►

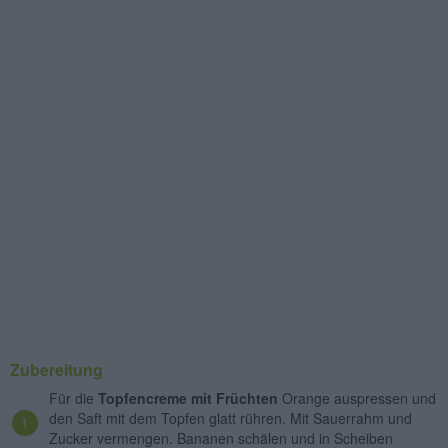
Zubereitung
Für die
Topfencreme mit Früchten
Orange auspressen und
den Saft mit dem Topfen glatt rühren. Mit Sauerrahm und
Zucker vermengen. Bananen schälen und in Scheiben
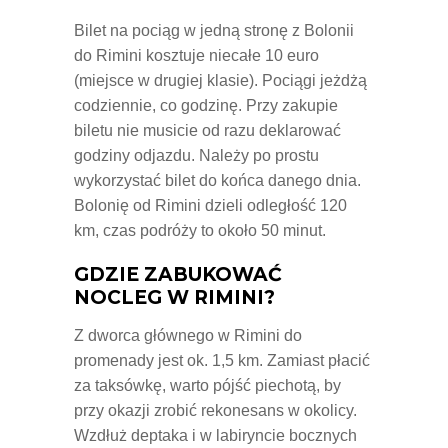
Bilet na pociąg w jedną stronę z Bolonii
do Rimini kosztuje niecałe 10 euro
(miejsce w drugiej klasie). Pociągi jeżdżą
codziennie, co godzinę. Przy zakupie
biletu nie musicie od razu deklarować
godziny odjazdu. Należy po prostu
wykorzystać bilet do końca danego dnia.
Bolonię od Rimini dzieli odległość 120
km, czas podróży to około 50 minut.
GDZIE ZABUKOWAĆ
NOCLEG W RIMINI?
Z dworca głównego w Rimini do
promenady jest ok. 1,5 km. Zamiast płacić
za taksówkę, warto pójść piechotą, by
przy okazji zrobić rekonesans w okolicy.
Wzdłuż deptaka i w labiryncie bocznych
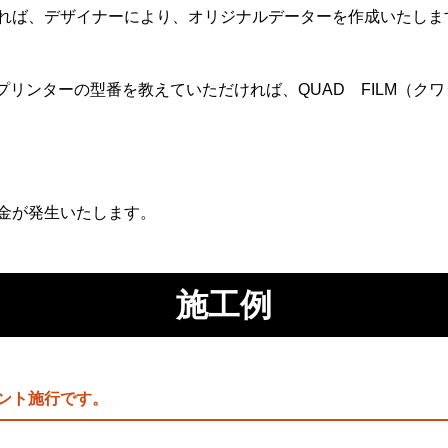
れば、デザイナーにより、オリジナルデーターを作成いたしま
プリンターの型番を教えていただければ、QUAD FILM（
金が発生いたします。
施工例
ント施行です。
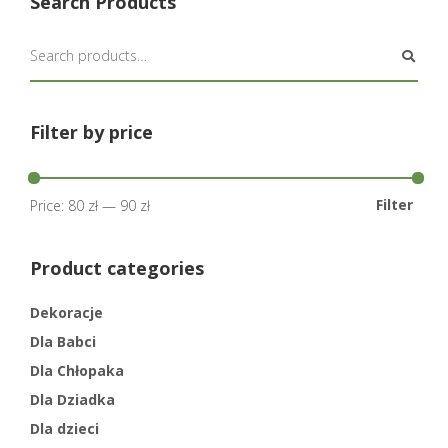
Search Products
Filter by price
Filter
Price:
80 zł
—
90 zł
Product categories
Dekoracje
Dla Babci
Dla Chłopaka
Dla Dziadka
Dla dzieci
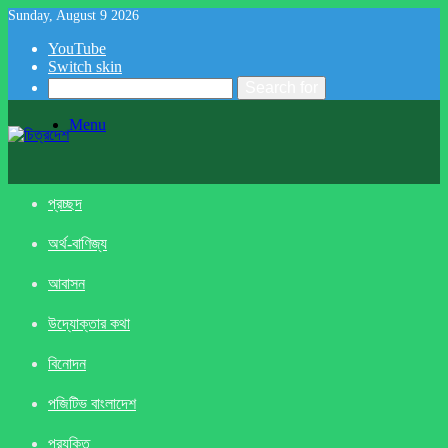
Sunday, August 9 2026
YouTube
Switch skin
Search for
Menu
প্রচ্ছদ
অর্থ-বাণিজ্য
আবাসন
উদ্যোক্তার কথা
বিনোদন
পজিটিভ বাংলাদেশ
প্রযুক্তি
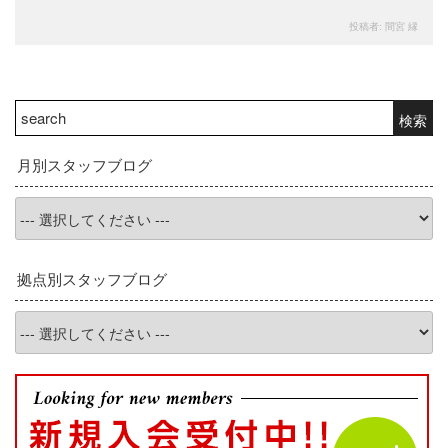
投稿者:
間宮 縁
検
検索
索:
月別スタッフブログ
拠点別スタッフブログ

◄

Please repeat exactly the data above from its first line to the line that contains "れば、デザイナーにより、オリジナルデーターを作成いたしま", inclusive, and leave every picture out.

Zubereitung
Für die
Topfencreme mit Früchten
Orange auspressen und
den Saft mit dem Topfen glatt rühren. Mit Sauerrahm und
Zucker vermengen. Bananen schälen und in Scheiben
Bilet na pociąg w jedną stronę z Bolonii
do Rimini kosztuje niecałe 10 euro
(miejsce w drugiej klasie). Pociągi jeżdżą
codziennie, co godzinę. Przy zakupie
biletu nie musicie od razu deklarować
godziny odjazdu. Należy po prostu
wykorzystać bilet do końca danego dnia.
Bolonię od Rimini dzieli odległość 120
km, czas podróży to około 50 minut.
GDZIE ZABUKOWAĆ
NOCLEG W RIMINI?
Z dworca głównego w Rimini do
promenady jest ok. 1,5 km. Zamiast płacić
za taksówkę, warto pójść piechotą, by
przy okazji zrobić rekonesans w okolicy.
Wzdłuż deptaka i w labiryncie bocznych
れば、デザイナーにより、オリジナルデーターを作成いたしま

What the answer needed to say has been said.